Floss picks, or regular floss? Is one better than the other? While it’s better to use a floss pick than to not floss at all, floss picks can only clean a part of the tooth’s surface, and that may not bode well for your dental hygiene. Here in San Antonio, William J. Stewart Jr. DDS recommends traditional floss or dental tape over picks. Here’s why:
A floss pick holds just a small length of floss stretched in a straight line. But teeth have a rounded shape, with occasional irregularities. A straight length of floss just doesn’t conform to those contours as well as traditional floss used properly.
By wrapping traditional dental floss or tape completely around the circumference of a tooth, you can more effectively clean around and just below the gumline. And your fingers are much more agile than a piece of plastic.
We have seen patients who are committed to their dental hygiene, and used floss picks daily. Yet they developed decay due to a hairline crack the floss pick consistently missed.
Here is a review on proper flossing:
- Cut a segment of floss about 18 inches long and securely wind each end around your middle fingers.
- Take hold of the floss with your forefinger and thumb, leaving about two inches to work with.
- Thread the floss between two teeth.
- Hold the floss securely against the side of the tooth and move it up and away from the gumline. You want to clean the space between the tooth and gum without pulling more gum tissue away, so it’s critical to scrape up and out of the pocket.
- Move the floss around the tooth to clean every surface – especially those that your brush can’t reach. You can use a “shoeshine” method if you like. As you use a section of floss, unwind from one hand to access a clean piece. With 18 inches, you should have enough to provide a clean length for each tooth. If you run out, that’s okay. Just toss the used piece and cut a new segment.
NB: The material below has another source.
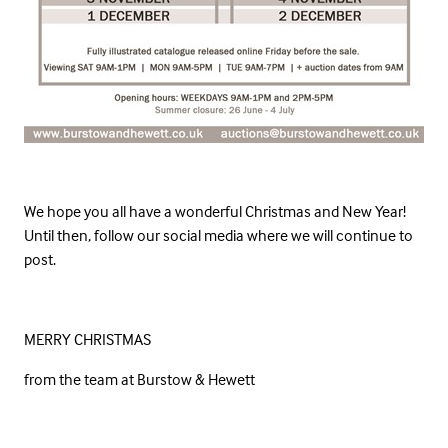
We hope you all have a wonderful Christmas and New Year!
Until then, follow our social media where we will continue to
post.
MERRY CHRISTMAS
from the team at Burstow & Hewett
- Some people find it smoother to commence on one end of the upper teeth and clean each gap one by one until they reach the end on the opposite side, and then repeat for the lower arch. Whatever method you elect, make sure you clean around every tooth, including the back surfaces of the rear molars.
If you have never flossed before, your gums might bleed the first few times. The bleeding may be due to gum inflammation, the beginnings of gum disease. Keep flossing gently and the bleeding usually stops within a week or two.